Are teeth bones, has this question ever raised in your mind if you are exactly carrying bones in your mouth, 32 bare bones! Well don’t afraid you are not as “teeth are not bones”. The vital question is why teeth are not called as bones when these are as powerful as bones or may be sometimes even powerful as these are made up of strongest substance in body; the enamel.Actually, there are many differences in teeth and bones from function to structure and from a regeneration of defense.
Bones and teeth both are strong, heavy and white with calcium, but that does not make them one and the same. Teeth are quite diverse from the body’s bones.
Teeth are made of phosphorus, calcium and other minerals. Bones have sodium, phosphorus, calcium and other minerals, but mostly include of the protein collagen. Collagen is a growing, living tissue that provides bones their flexible frame job that permits them to withstand force. Calcium fills in the area around that frame job and makes the bone powerful enough to help the body’s weight.
But bones are still not as powerful as teeth. The strongest part of the human body, teeth mostly have of calcified tissue known as dentine. The tooth dentine tissue is sheltered in enamel, shiny layer, hard that you brush.
The exterior of bones have of periosteum, a smooth, dense, slippery membrane that lines the exterior surface of most bones, except at the joints of high bones, which instead include of greasy hyaline cartilage. Periosteum has cells, or osteoblasts that can produce fresh bone development and repair.

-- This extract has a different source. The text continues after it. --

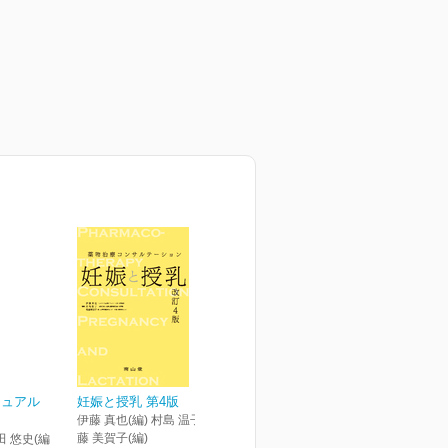
ニュアル
妊娠と授乳 第4版
伊藤 真也(編) 村島 温子(編) 後
藤 美賀子(編)
田 悠史(編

Tooth enamel, unluckily, does not have same regenerative energies. Unlike bones, teeth cannot heal themselves or grow back mutually if they are broken. When a bone fractures, fresh bone cells rush in the fill the area and repair the break, but a broken or cracked tooth can need a root canal or even full extraction.
Another difference between bones and teeth is that bone narrow generates white and red blood cells, while teeth do not. Bones get their blood supply from a number of arteries that pass via the bones periosteum to internal bone marrow.
Even though the bloody core of a tooth that is been knocked out might seem like marrow, it is exactly something known as dental pulp, the living part of each tooth that have veins, arteries, nerves, and runs via to the jaw bone. These nerves are what lead us to feel toothaches caused by experience pain or cavities when eating something cold or hot.
Teeth come in two sets in life: permanent teeth and milk. Such is not the case with bones.
One final difference is that our teeth are naked and on display, while bones are securely tucked away under our skin. So while you may rarely use whitening strips to keep your pearly whites looking, white, um, at least you don’t have to hesitate about your bones yellowing.